Il Presidente tedesco Christian Wulff si è dimesso. Lo ha annunciato in una conferenza stampa questa mattina. Per correre ai ripari, Angela Merkel ha annullato la visita prevista per oggi a Roma. La cancelliera tedesca vorrebbe infatti trovare un sostituto di Wulff in tempi brevissimi, tanto da aver già programmato un incontro per domani stesso con i leader degli altri due partiti del suo esecutivo, Horst Seehofer, del Csu, e Philipp Roeselr dell'Fdp.

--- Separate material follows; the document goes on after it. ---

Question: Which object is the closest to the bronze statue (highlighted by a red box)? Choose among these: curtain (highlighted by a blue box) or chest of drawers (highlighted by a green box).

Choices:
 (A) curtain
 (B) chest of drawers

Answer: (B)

Ma cosa ha portato il presidente tedesco alla dimissioni? Lo scandalo che lo ha investito risale a fine 2011 e vede nell'occhio del ciclone un finanziamento a tassi agevolati ottenuto da un imprenditore per costruire la sua casa in Bassa Sassonia, il laender di cui era presidente. L'accusa è di indebito abuso per interesse privato in atto d'ufficio e l'inchiesta passa al setaccio anche un viaggio fatto da Wulff e pagato da un suo amico, sempre imprenditore. Proprio ieri sera il Parlamento Tedesco, su sollecito della stessa Procura, avrebbe chiesto la revoca dell'immunità parlamentare del Presidente della Repubblica tedesco. Il che si è tradotto in dimissioni immediate per Wulff. Un po' come accade in Italia: a scandalo segue polemica sullo scandalo o, al massimo, una controaccusa.

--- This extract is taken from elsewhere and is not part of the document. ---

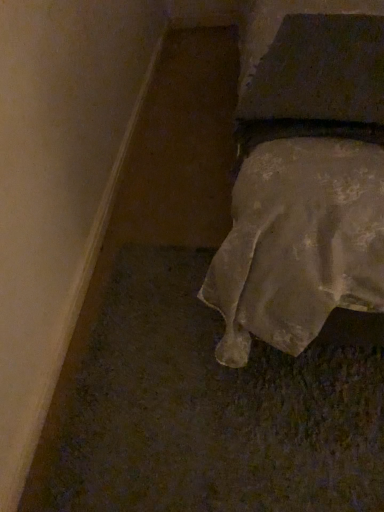 The height and width of the screenshot is (512, 384). What do you see at coordinates (312, 61) in the screenshot? I see `dark gray fabric pillow at upper right` at bounding box center [312, 61].

I want to click on dark gray fabric pillow at upper right, so click(x=312, y=61).

What is the approximate height of dark gray fabric pillow at upper right?

The height of dark gray fabric pillow at upper right is 8.35 centimeters.

At what (x,y) coordinates should I click in order to perform the action: click on dark gray fabric pillow at upper right. Please return your answer as a coordinate pair (x, y). The image size is (384, 512). Looking at the image, I should click on (312, 61).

Stamane l'ex presidente ha dichiarato: "Ho commesso degli errori, ma sarò scagionato. La Germania ha bisogno di un presidente che non ha solo il sostegno della maggioranza ma di una grande maggioranza di cittadini. Ho fatto errori ma sono stato sempre in buona fede. Negli ultimi mesi ho subito una serie di pressioni, da cui io e mia moglie siamo stati feriti". Sintetico ma efficace il commento della Merkel: "Non poteva più servire il popolo". Ecco quindi la corsa alla sostituzione, ma ancor più al consolidamento del partito. Sia mai che la Merkel possa perdere consenso popolare, viste le già preoccupanti percentuali di gradimento.

Ma la cancelliera di ferro e il suo paese sanno essere reattivi come pochi altri in Europa. Basti pensare a casi simili successi in passato, come le dimissioni di Horst Köhler. Anch'egli presidente della Germania fino a maggio del 2012, non si dimise per uno scandalo, ma a causa delle polemiche in merito ad una sua dichiarazione sulla necessità di interventi militari per la difesa degli interessi commerciali del Paese all'estero. Altro caso di più recente memoria vede protagonista l'ex Ministro della Difesa Karl Theodor zu Guttenberg, che diede invece le dimissioni per le accuse mosse dal quotidiano Sueddeutsche Zeitung, secondo cui l'allora enfant prodige (la sua popolarità raggiunse e superò di gran lunga quella della Merkel) plagiò e copiò sistematicamente la tesi di dottorato. Il bello che il quotidiano mosse tali accuse senza citare nessuna fonte. Ma la Germania non perdona, soprattutto quando si parla di truffa e inganno, e anche Guttenberg venne messo in condizioni di dimettersi. Si dovesse fare un confronto con l'Italia, a quest'ora i parlamentari italiani sarebbero dimezzati.